Exercise details: Your reply should set down word for word each line below from the one with "Segment <item>right heart atrium</item>." through the final line, both included, but none of the pictures.

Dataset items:
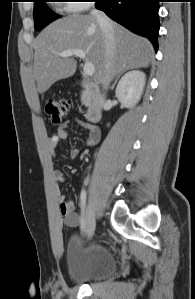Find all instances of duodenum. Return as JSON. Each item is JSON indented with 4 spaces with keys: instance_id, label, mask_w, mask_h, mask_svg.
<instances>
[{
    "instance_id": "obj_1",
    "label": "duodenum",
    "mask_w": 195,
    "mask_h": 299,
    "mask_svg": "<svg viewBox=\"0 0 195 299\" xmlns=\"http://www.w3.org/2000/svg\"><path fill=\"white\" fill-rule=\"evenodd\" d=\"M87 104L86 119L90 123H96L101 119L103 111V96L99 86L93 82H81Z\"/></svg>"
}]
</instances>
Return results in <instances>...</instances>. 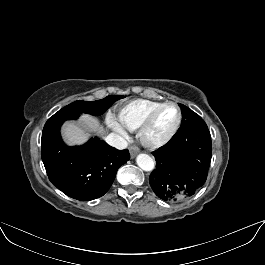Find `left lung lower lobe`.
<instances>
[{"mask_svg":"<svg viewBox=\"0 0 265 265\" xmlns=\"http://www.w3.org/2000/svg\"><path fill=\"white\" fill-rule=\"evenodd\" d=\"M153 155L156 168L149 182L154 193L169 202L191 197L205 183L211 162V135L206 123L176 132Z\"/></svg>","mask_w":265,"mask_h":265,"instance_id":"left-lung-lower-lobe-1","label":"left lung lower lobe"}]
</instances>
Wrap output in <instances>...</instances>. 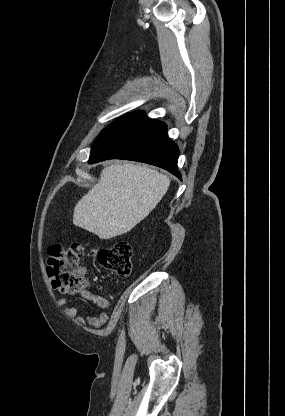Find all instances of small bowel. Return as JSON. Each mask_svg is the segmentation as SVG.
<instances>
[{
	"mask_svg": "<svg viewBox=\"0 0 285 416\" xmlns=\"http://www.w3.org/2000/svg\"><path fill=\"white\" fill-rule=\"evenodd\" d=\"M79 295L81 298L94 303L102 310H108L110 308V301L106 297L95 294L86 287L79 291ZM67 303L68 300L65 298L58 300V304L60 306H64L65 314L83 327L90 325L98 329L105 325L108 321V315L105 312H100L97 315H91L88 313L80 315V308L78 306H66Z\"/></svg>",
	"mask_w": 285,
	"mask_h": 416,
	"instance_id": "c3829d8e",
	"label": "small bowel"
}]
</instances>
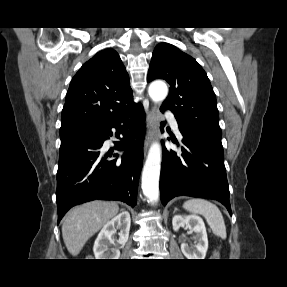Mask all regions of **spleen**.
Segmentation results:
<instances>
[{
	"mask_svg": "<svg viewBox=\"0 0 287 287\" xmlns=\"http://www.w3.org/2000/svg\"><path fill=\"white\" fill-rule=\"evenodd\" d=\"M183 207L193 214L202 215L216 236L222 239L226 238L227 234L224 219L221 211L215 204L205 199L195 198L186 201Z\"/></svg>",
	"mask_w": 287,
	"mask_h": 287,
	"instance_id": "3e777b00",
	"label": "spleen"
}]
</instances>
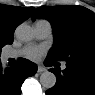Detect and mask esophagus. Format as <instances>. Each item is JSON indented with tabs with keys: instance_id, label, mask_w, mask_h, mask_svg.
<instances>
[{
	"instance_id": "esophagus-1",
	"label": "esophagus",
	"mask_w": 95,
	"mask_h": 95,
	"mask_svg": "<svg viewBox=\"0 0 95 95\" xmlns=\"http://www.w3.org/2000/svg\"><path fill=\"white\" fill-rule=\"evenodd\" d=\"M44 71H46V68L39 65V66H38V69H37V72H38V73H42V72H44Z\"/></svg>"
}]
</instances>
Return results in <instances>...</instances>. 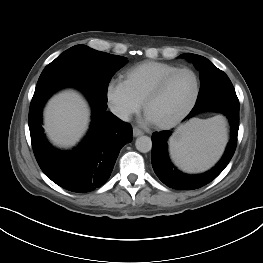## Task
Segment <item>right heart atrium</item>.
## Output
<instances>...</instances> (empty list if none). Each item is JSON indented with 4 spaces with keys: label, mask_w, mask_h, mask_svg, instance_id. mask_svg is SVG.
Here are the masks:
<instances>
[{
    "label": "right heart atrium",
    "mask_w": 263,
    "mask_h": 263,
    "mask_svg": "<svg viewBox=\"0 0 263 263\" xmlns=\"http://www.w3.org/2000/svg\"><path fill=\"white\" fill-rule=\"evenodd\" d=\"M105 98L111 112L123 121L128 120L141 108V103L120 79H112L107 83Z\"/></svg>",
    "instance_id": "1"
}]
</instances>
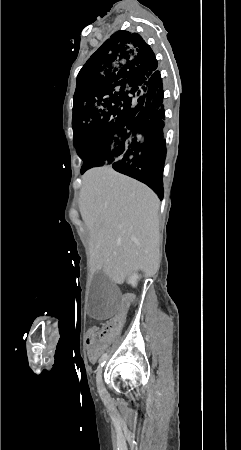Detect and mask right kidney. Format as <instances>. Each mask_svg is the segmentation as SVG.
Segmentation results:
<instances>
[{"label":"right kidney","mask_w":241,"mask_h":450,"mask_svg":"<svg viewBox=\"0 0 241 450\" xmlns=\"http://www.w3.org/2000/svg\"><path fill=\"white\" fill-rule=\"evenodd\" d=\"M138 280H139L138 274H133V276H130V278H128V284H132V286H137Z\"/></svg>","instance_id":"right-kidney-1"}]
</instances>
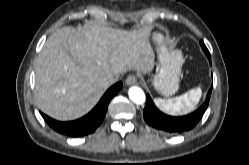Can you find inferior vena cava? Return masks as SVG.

Solution below:
Segment <item>right heart atrium</item>.
## Output
<instances>...</instances> (empty list if none). Each item is JSON indented with 4 spaces with keys: label, mask_w, mask_h, mask_svg, instance_id. mask_svg is SVG.
Here are the masks:
<instances>
[{
    "label": "right heart atrium",
    "mask_w": 263,
    "mask_h": 263,
    "mask_svg": "<svg viewBox=\"0 0 263 263\" xmlns=\"http://www.w3.org/2000/svg\"><path fill=\"white\" fill-rule=\"evenodd\" d=\"M105 98L111 112L123 121L128 120L141 108V103L120 79H112L107 83Z\"/></svg>",
    "instance_id": "1"
}]
</instances>
Detect and mask right kidney. Format as <instances>. Each mask_svg is the segmentation as SVG.
Segmentation results:
<instances>
[{"label":"right kidney","mask_w":241,"mask_h":450,"mask_svg":"<svg viewBox=\"0 0 241 450\" xmlns=\"http://www.w3.org/2000/svg\"><path fill=\"white\" fill-rule=\"evenodd\" d=\"M138 280H139L138 274H133V276H130V278H128V284H132V286H137Z\"/></svg>","instance_id":"right-kidney-1"}]
</instances>
Can you find inferior vena cava? Return masks as SVG.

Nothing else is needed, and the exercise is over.